概要
Game Changer Catapult(ゲームチェンジャー・カタパルト)は、パナソニック(旧アプライアンス社)が2016年に開始した新規事業創出プログラムである。 創業100年を超える巨大メーカーの中で、「家電(カデン)」の定義を再考し、ハードウェア単体ではなく「サービス・体験」を含めた新しい価値を創出することを目指している。
最大の特徴は、未完成のプロトタイプを SXSW(サウス・バイ・サウスウエスト) などの国際イベントに積極的に出展し、市場の声を開発初期に取り込むスタイルである。
詳細
Game Changer Catapult(GCC)は、日本の大企業が「デザイン思考」と「リーンスタートアップ」を本格的に導入した先駆的事例である。その根底には、既存の成功体験を否定する「Unlearn(学びほぐし)」の思想がある。
「DeliSofter(デリソフター)」:嚥下障害への挑戦
GCCの代表的な成功事例として知られるのが「DeliSofter」だ。 開発メンバーの小川恵氏・水野登喜江氏は、家族の介護経験から「嚥下障害があっても、家族と同じ美味しい食事を食べさせたい」という切実な想いを持っていた。 パナソニックの炊飯器技術を応用すれば可能かもしれない——そのアイデアは、当初「ニッチすぎる」と社内では評価されにくかった。しかし、SXSWに出展した際、現地の来場者から「これは絶対に世の中に必要だ」と熱烈な支持を受けた。この「外圧」とも言える市場の声が、社内での事業化を後押しした。 結果として、DeliSofterは家電の枠を超えた「ヘルスケア・ソリューション」として事業化され、多くの介護現場に笑顔を届けている。
「NICOBO(ニコボ)」:弱いロボット
「NICOBO」は、何か役に立つ機能を持つわけではない「弱いロボット」である。 従来、家電メーカーは「便利さ」「高機能」を追求してきた。
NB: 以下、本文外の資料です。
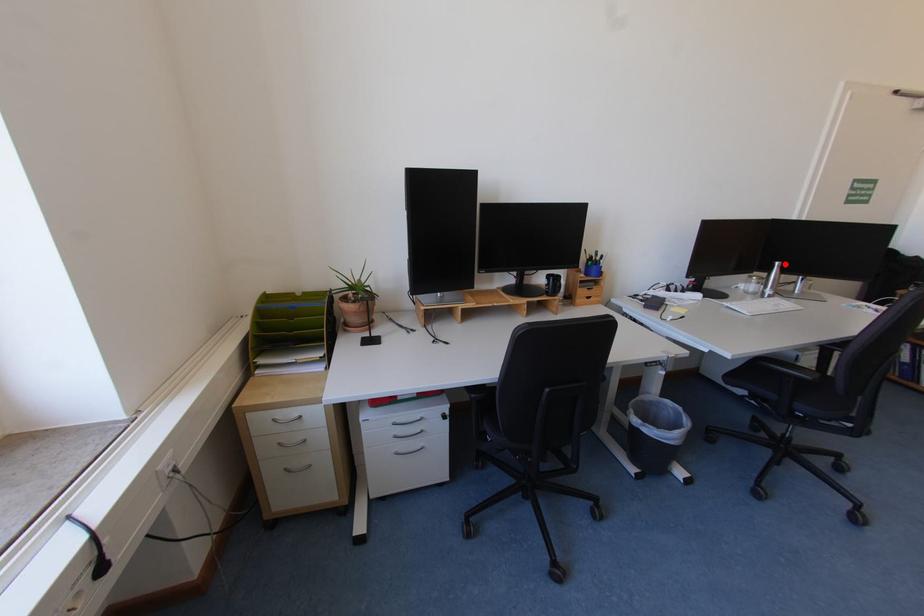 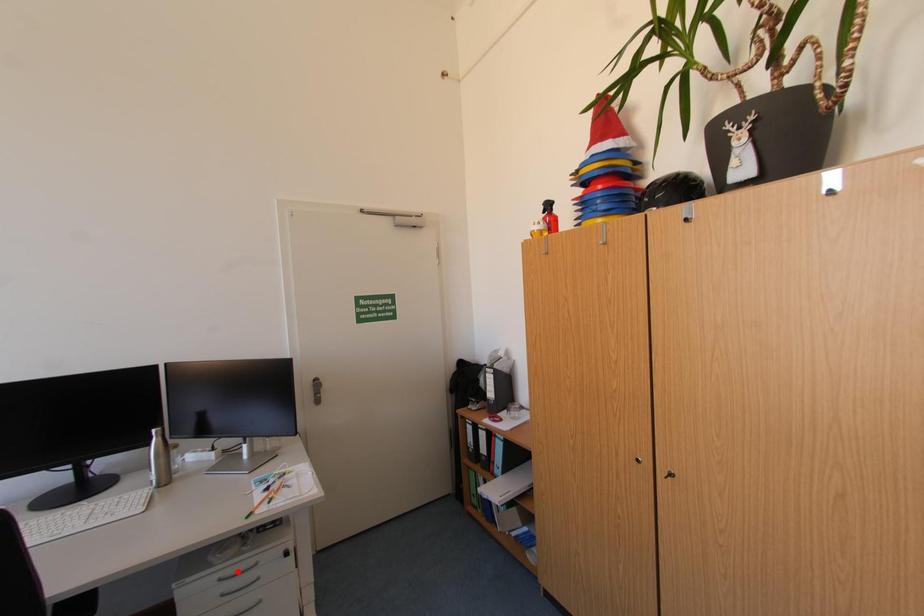 I am providing you with two images of the same scene from different viewpoints. A red point is marked on the first image and another point is marked on the second image. Is the marked point in image1 the same physical position as the marked point in image2?

No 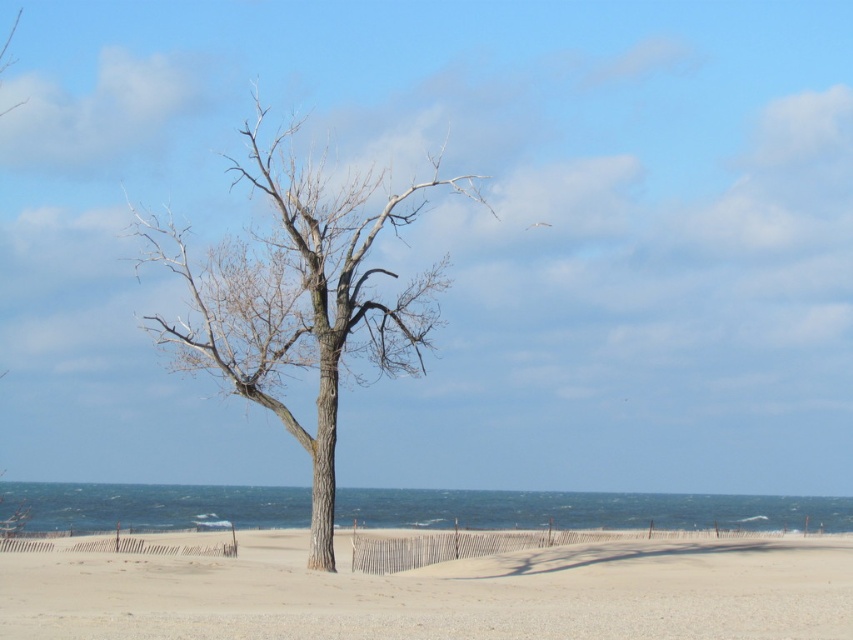 You are standing on the beach and want to walk from the smooth sand at center to the bare wood tree at center. Which direction should you face to move towards the tree?

You should face to the left to move towards the bare wood tree at center since the smooth sand at center is to the right of the tree. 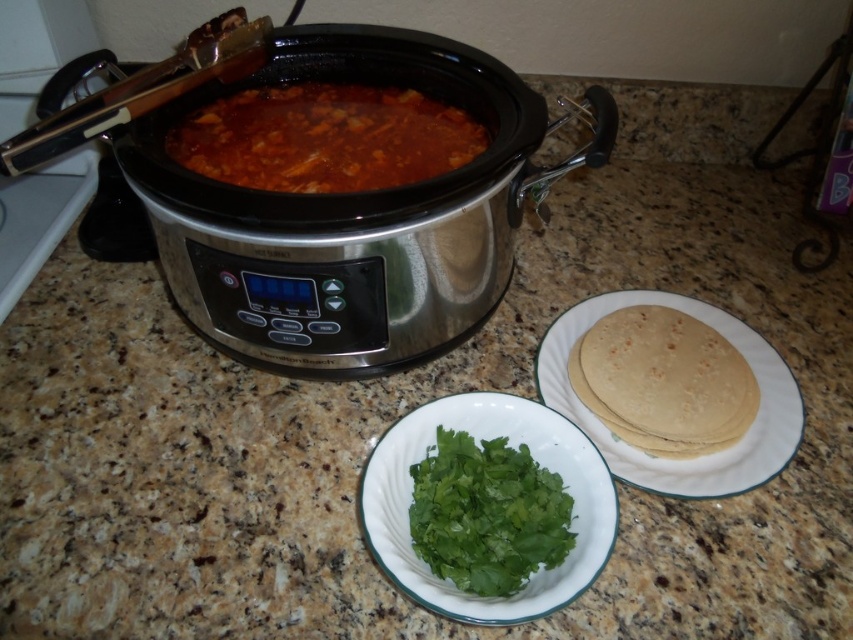 Is stainless steel slow cooker at center thinner than green leafy herb at center?

In fact, stainless steel slow cooker at center might be wider than green leafy herb at center.

Is stainless steel slow cooker at center to the left of green leafy herb at center from the viewer's perspective?

Indeed, stainless steel slow cooker at center is positioned on the left side of green leafy herb at center.

You are a GUI agent. You are given a task and a screenshot of the screen. Output one action in this format:
    pyautogui.click(x=<x>, y=<y>)
    Task: Click on the stainless steel slow cooker at center
    This screenshot has height=640, width=853.
    Given the screenshot: What is the action you would take?
    pyautogui.click(x=352, y=216)

Does brown matte stew at center have a larger size compared to green leafy herb at center?

Yes.

Who is lower down, brown matte stew at center or green leafy herb at center?

green leafy herb at center is lower down.

The width and height of the screenshot is (853, 640). Identify the location of brown matte stew at center. (325, 138).

Who is lower down, green leafy herb at center or green leafy at center?

green leafy herb at center is below.

Which of these two, green leafy herb at center or green leafy at center, stands shorter?

green leafy at center

Is point (397, 557) closer to camera compared to point (467, 541)?

Yes.

Identify the location of green leafy herb at center. (477, 442). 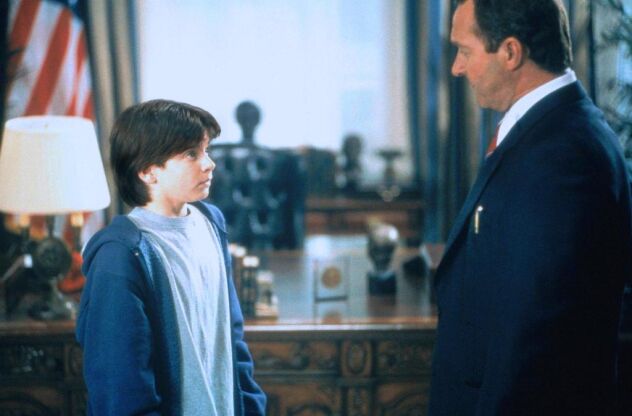 Identify the location of chair. (267, 158). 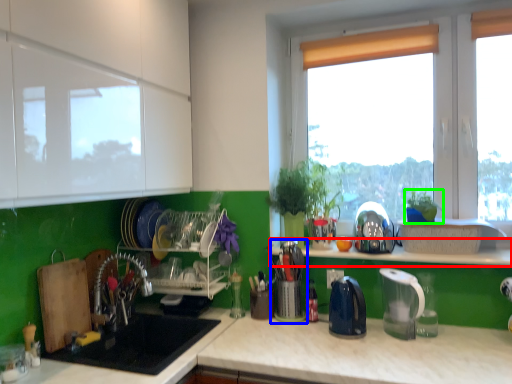 Question: Which is farther away from window sill (highlighted by a red box)? appliance (highlighted by a blue box) or plant (highlighted by a green box)?

Choices:
 (A) appliance
 (B) plant

Answer: (A) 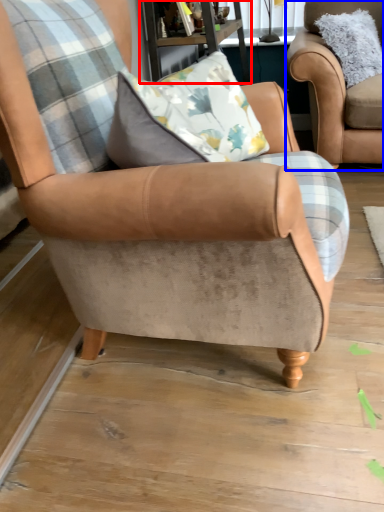 Question: Which object is closer to the camera taking this photo, table (highlighted by a red box) or chair (highlighted by a blue box)?

Choices:
 (A) table
 (B) chair

Answer: (A) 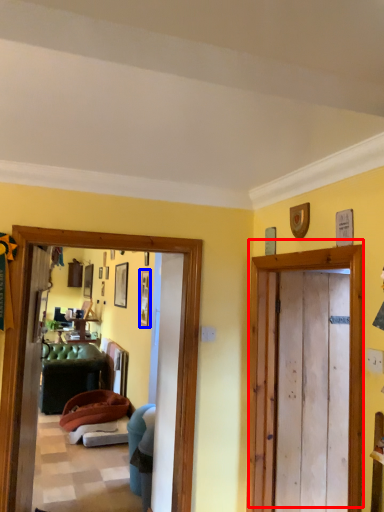 Question: Which point is further to the camera, door (highlighted by a red box) or picture frame (highlighted by a blue box)?

Choices:
 (A) door
 (B) picture frame

Answer: (B) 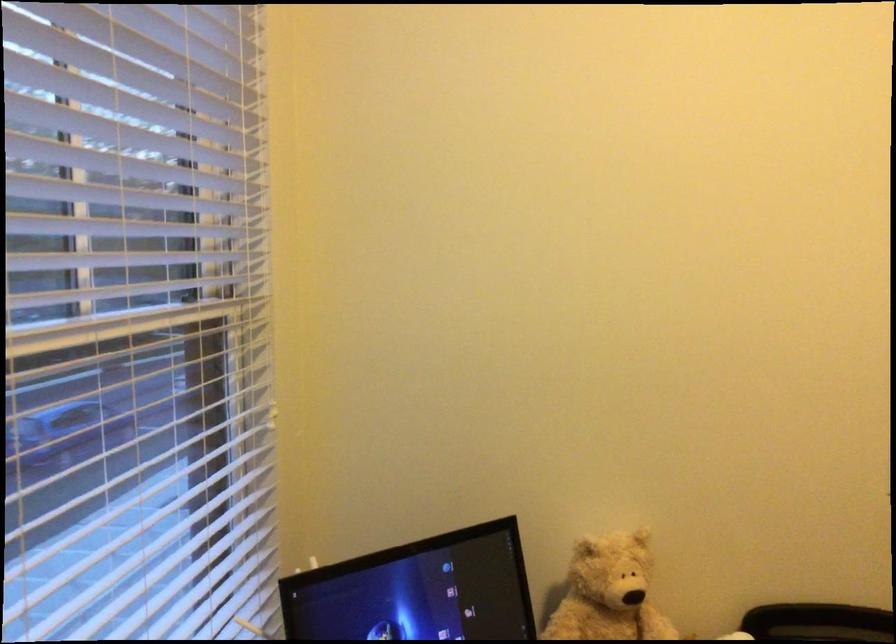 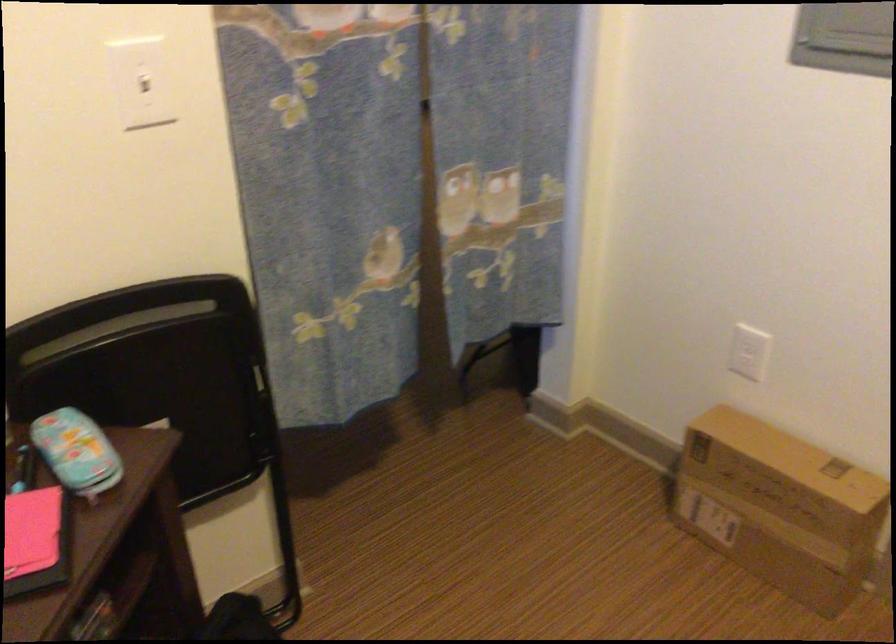 How did the camera likely rotate?

The rotation direction of the camera is right-down. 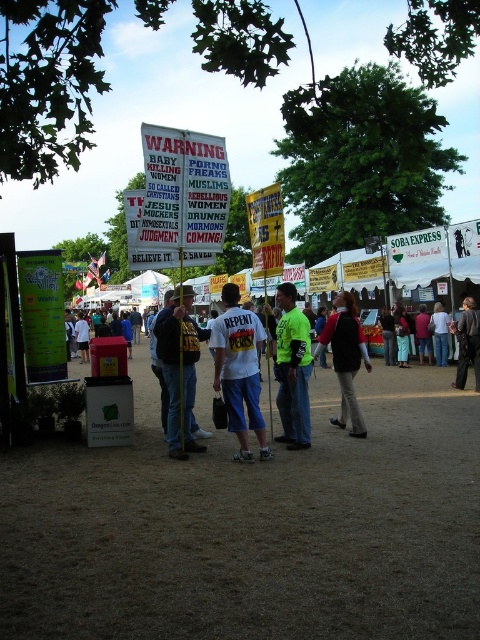 Question: Which of the following is the farthest from the observer?

Choices:
 (A) light blue jeans at center
 (B) dark gray suit at center
 (C) dark red shirt at center
 (D) brown dirt field at center

Answer: (A)

Question: Where is denim jeans at center located in relation to dark gray suit at center in the image?

Choices:
 (A) left
 (B) right

Answer: (A)

Question: Which point is closer to the camera taking this photo?

Choices:
 (A) (429, 620)
 (B) (432, 326)
 (C) (217, 385)

Answer: (A)

Question: Does neon green shirt at center have a greater width compared to dark gray suit at center?

Choices:
 (A) no
 (B) yes

Answer: (A)

Question: Which point appears closest to the camera in this image?

Choices:
 (A) (340, 323)
 (B) (213, 486)

Answer: (B)

Question: Can you confirm if neon green shirt at center is thinner than light blue jeans at center?

Choices:
 (A) no
 (B) yes

Answer: (B) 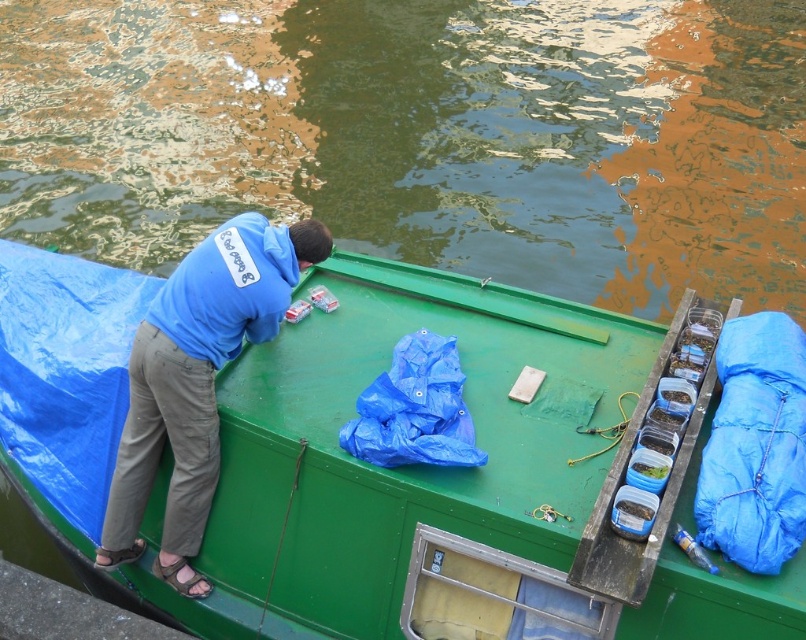 Question: Among these points, which one is farthest from the camera?

Choices:
 (A) (767, 188)
 (B) (136, 349)
 (C) (492, 330)

Answer: (A)

Question: In this image, where is green matte boat at center located relative to blue cotton hoodie at upper left?

Choices:
 (A) left
 (B) right

Answer: (B)

Question: Which of these objects is positioned closest to the green matte boat at center?

Choices:
 (A) green water at upper center
 (B) blue cotton hoodie at upper left

Answer: (B)

Question: Can you confirm if green water at upper center is positioned below blue cotton hoodie at upper left?

Choices:
 (A) yes
 (B) no

Answer: (B)

Question: Where is green water at upper center located in relation to blue cotton hoodie at upper left in the image?

Choices:
 (A) right
 (B) left

Answer: (A)

Question: Which of these objects is positioned closest to the green matte boat at center?

Choices:
 (A) green water at upper center
 (B) blue cotton hoodie at upper left

Answer: (B) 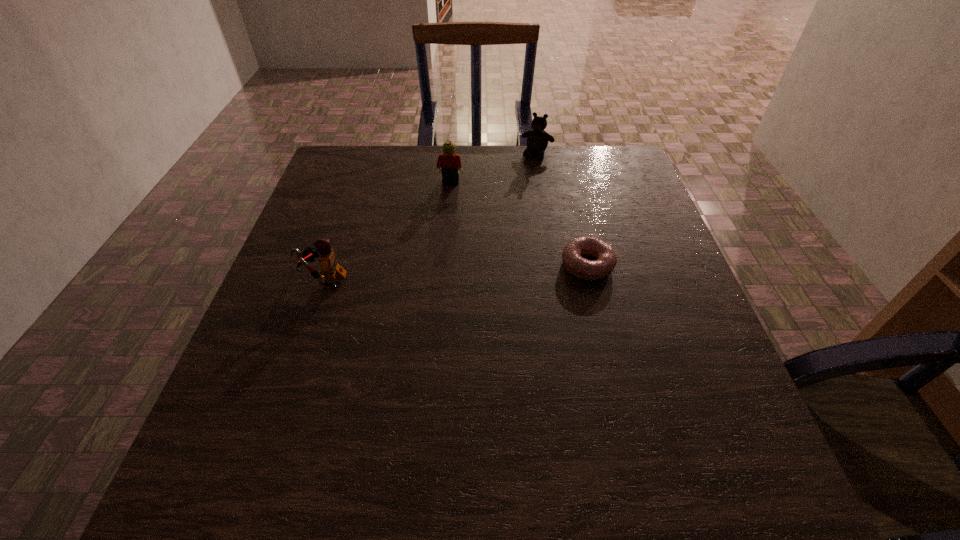 The image size is (960, 540). Find the location of `free space located at the face of the teddy bear`. free space located at the face of the teddy bear is located at coordinates (521, 188).

What are the coordinates of `vacant space positioned at the face of the teddy bear` in the screenshot? It's located at (512, 209).

You are a GUI agent. You are given a task and a screenshot of the screen. Output one action in this format:
    pyautogui.click(x=<x>, y=<y>)
    Task: Click on the vacant space located 0.090m at the face of the teddy bear
    The image size is (960, 540).
    Given the screenshot: What is the action you would take?
    pyautogui.click(x=526, y=178)

Locate an element on the screen. The width and height of the screenshot is (960, 540). Lego at the far edge is located at coordinates (450, 163).

Locate an element on the screen. teddy bear positioned at the far edge is located at coordinates (537, 139).

Find the location of a particular element. Image resolution: width=960 pixels, height=540 pixels. object that is at the left edge is located at coordinates (330, 268).

The height and width of the screenshot is (540, 960). Find the location of `object that is at the right edge`. object that is at the right edge is located at coordinates (573, 262).

Locate an element on the screen. This screenshot has width=960, height=540. free space at the far edge is located at coordinates (482, 171).

The height and width of the screenshot is (540, 960). I want to click on free space at the near edge, so click(565, 407).

The height and width of the screenshot is (540, 960). In the image, there is a desktop. Find the location of `vacant space at the left edge`. vacant space at the left edge is located at coordinates (272, 362). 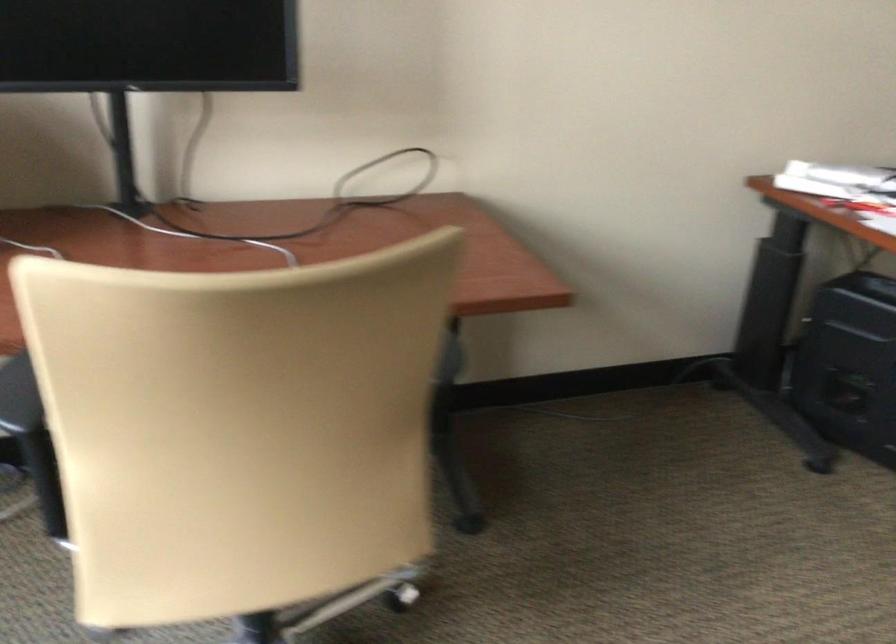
しかし、NICOBOのアプローチは真逆だ。しっぽを振ったり、カタコトで話したりするだけの存在が、コロナ禍で孤独を感じる人々の心の隙間を埋めた。 パナソニックが「心の豊かさ」という、数値化しにくい価値に正面から取り組んだ象徴的なプロジェクトである。
「OniRobot(オニロボ)」:BtoBへのピボット
おにぎりロボット「OniRobot」もSXSWで話題をさらったプロダクトだ。 当初はコンシューマー向けも検討されたが、SXSWでのフィードバックを通じて「人手不足に悩む飲食業界(BtoB)」へのニーズが高いことを発見。ターゲットを明確にピボットすることで、事業としての確度を高めた。 これは、完成品を作ってから売るのではなく、作りながら売り先を見つけるGCCのスタイルを体現している。
組織変革の起爆剤として
GCCは単なる商品開発プログラムではない。パナソニックという巨大組織を「内側から壊す」ためのトロイの木馬である。 「品質第一」を掲げるメーカーにおいて、「未完成品を世に出す」ことはタブーに近い。しかし、深田代表は「恥をかいてこい」と背中を押した。SXSWで酷評される経験すらも、社員の成長(アンラーン)に必要なプロセスと捉えているからだ。
Panasonic XC(クロスシー)への発展
2021年には、大阪・門真に共創拠点「Panasonic XC」が開設された。GCCで培われた「社外との共創」文化は、もはや一部のプログラムだけのものではなく、パナソニック全体の新しい働き方として定着しつつある。
学べること
- 「恥をかく」ことの効用: 未完成のプロトタイプを世に出すことは、品質を重視するメーカーにとって恐怖である。しかし、GCCは「恥をかいてこい」と背中を押すことで、机上の空論ではないリアルな事業開発を実現した。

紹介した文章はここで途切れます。